The American Jobs and Closing Tax Loopholes Act (H.R. 4213), expected to be considered by the House this week, also includes provisions regarding retirement plan fee disclosure; provisions that are based on the 401(k) Fair Disclosure and Pension Security Act, according to a statement by Congressman George Miller (D-California), who authored that legislation that was subsequently approved by the Education and Labor Committee that Miller chairs last year.
“Guaranteeing the disclosure of hidden 401(k) fees will give Americans a fighting chance to strengthen their retirement and increase our nation’s future economic security,” said Miller in a press release. “We need to ensure that 401(k)s are run in the best interests of accountholders, not for the sake of boosting Wall Street’s bottom line.
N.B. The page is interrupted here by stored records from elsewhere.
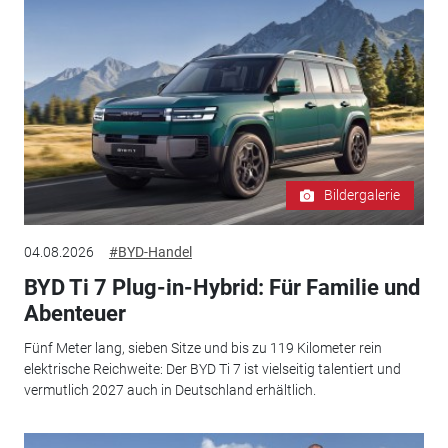
Bildergalerie
04.08.2026
#BYD-Handel
BYD Ti 7 Plug-in-Hybrid: Für Familie und
Abenteuer
Fünf Meter lang, sieben Sitze und bis zu 119 Kilometer rein
elektrische Reichweite: Der BYD Ti 7 ist vielseitig talentiert und
vermutlich 2027 auch in Deutschland erhältlich.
I would like to thank Chairman Levin and Congressmen Rangel and Neal for working with the Education and Labor Committee on these important provisions.”
- Requires 401(k) service providers to disclose to employers all fees assessed against the participant’s account, broken down into three categories: plan administration and recordkeeping fees, investment management fees, and all other fees
- Requires the U.S. Department of Labor to review compliance with new disclosure requirements and impose penalties for violations
The bill also requires that:
- before enrollment, workers would receive information to help them understand investment options by providing basic investment disclosures, including information on risk, return, and investment objectives
- a worker’s quarterly statement list total contributions, earnings, closing account balance, net return, and all fees subtracted from the account
- workers “receive clear information on the name, risk level, and investment objective of each available investment option before enrolling in a 401(k) plan”
- fees be disclosed for each investment option the employee invests, expressed in dollars or as a percentage
The bill would also make what Miller described as “important, but modest adjustments to funding requirements so plan sponsors will not have to choose between making forced cash contributions, freezing plans or cutting jobs.” Among other provisions, H.R. 4213 is an adjustment to the amount of time a plan can make up losses over time and relief on funding-level restrictions (see House Bill Carries DC Disclosure Requirements).